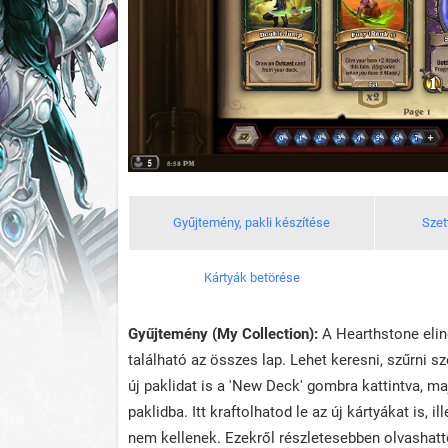
Gyűjtemény, pakli készítése
Szet
Kártyák betörése
Gyűjtemény (My Collection):
A Hearthstone elind
található az összes lap. Lehet keresni, szűrni sz
új paklidat is a 'New Deck' gombra kattintva, ma
paklidba. Itt kraftolhatod le az új kártyákat is
nem kellenek. Ezekről részletesebben olvashatto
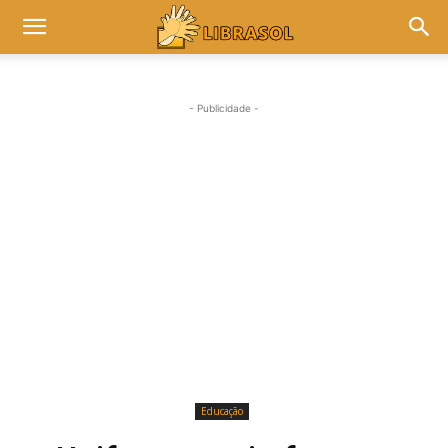
- Publicidade -
Educação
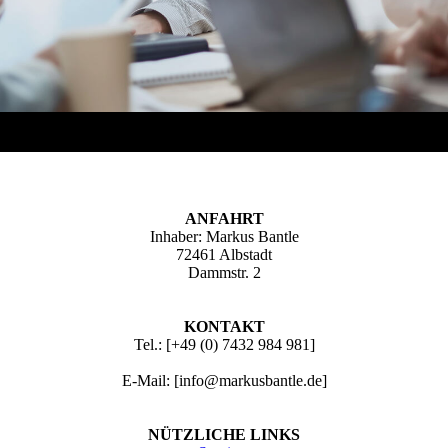
ANFAHRT
Inhaber: Markus Bantle
72461 Albstadt
Dammstr. 2
KONTAKT
Tel.: [+49 (0) 7432 984 981]
E-Mail: [info@markusbantle.de]
NÜTZLICHE LINKS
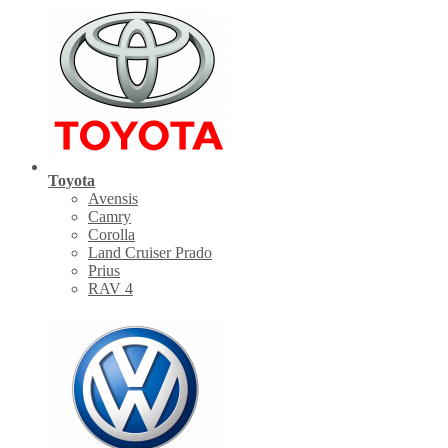
Toyota
Avensis
Camry
Corolla
Land Cruiser Prado
Prius
RAV 4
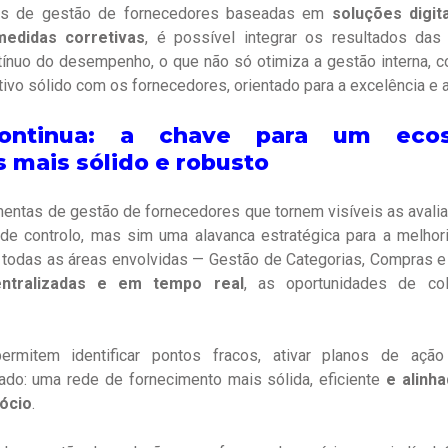
tas de gestão de fornecedores baseadas em
soluções digit
edidas corretivas
, é possível integrar os resultados das 
ínuo do desempenho, o que não só otimiza a gestão interna,
ivo sólido com os fornecedores, orientado para a excelência e a
continua: a chave para um eco
 mais sólido e robusto
entas de gestão de fornecedores que tornem visíveis as avali
e controlo, mas sim uma alavanca estratégica para a melho
 todas as áreas envolvidas — Gestão de Categorias, Compras 
ntralizadas e em tempo real
, as oportunidades de co
ermitem identificar pontos fracos, ativar planos de ação
tado: uma rede de fornecimento mais sólida, eficiente
e alinh
ócio
.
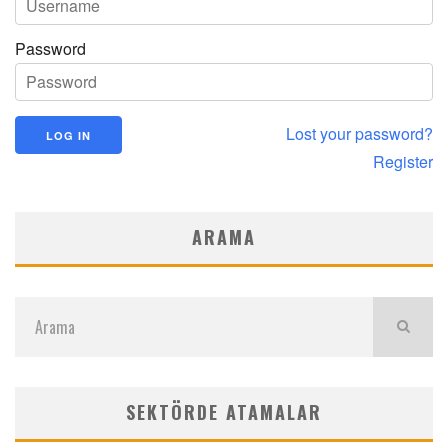
Password
Lost your password?
Register
ARAMA
SEKTÖRDE ATAMALAR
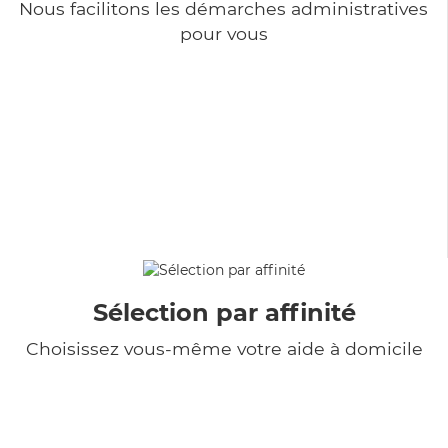
Nous facilitons les démarches administratives
pour vous
Sélection par affinité
Choisissez vous-même votre aide à domicile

Task to carry out: Only lines with the word "Gyűjtemény" are wanted; pull each of them from the records.

Finished exercise:
Gyűjtemény, pakli készítése
Gyűjtemény (My Collection):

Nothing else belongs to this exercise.